FDA issued a proposed rule to amend its regulations on acceptance of data from medical device clinical studies. The primary proposed changes include:
- Requiring that clinical studies conducted outside the United States to support any submission to FDA, including a 510(k) or IDE, be conducted in accordance with good clinical practices ("GCPs");
- Adopting a definition of GCPs;
- Amending the IDE and 510(k) regulations to address requirements for FDA acceptance of data from clinical studies conducted within the United States;
- For PMAs, updating standards for accepting data from outside the United States by replacing the requirement to be in compliance with the Declaration of Helsinki with compliance with GCPs;
- Amending Parts 807 and 812 to incorporate GCPs into the requirements for FDA acceptance of data from studies outside the United States to support a 510(k) or IDE; and
- Amending Part 812 to impose different requirements for nonsignificant risk versus significant risk studies conducted outside the United States, mirroring the current IDE regulations.

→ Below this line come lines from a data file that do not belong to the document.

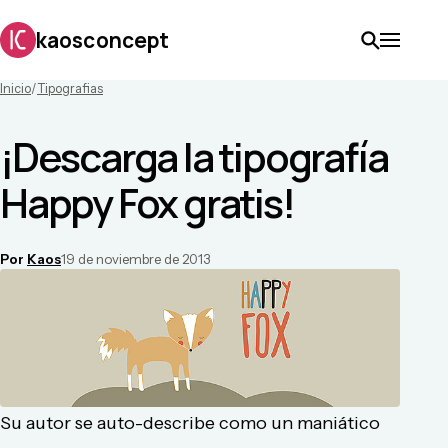
kaosconcept
Inicio
/
Tipografias
¡Descarga la tipografía
Happy Fox gratis!
Por
Kaos
19 de noviembre de 2013
Su autor se auto-describe como un maniático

FDA believes that taking these steps will “help provide greater assurance of the quality and integrity of the data obtained from clinical studies conducted outside the United States and submitted in support of an application or submission to FDA.” By eliminating the requirement to comply with the Declaration of Helsinki and replacing it with the GCP standard “provides a unifying approach, which may simply [trials outside the United States] and decrease the regulatory burden on sponsors.” The GCP requirements also will make acceptance of foreign data for device studies more consistent with those for drugs and biologics.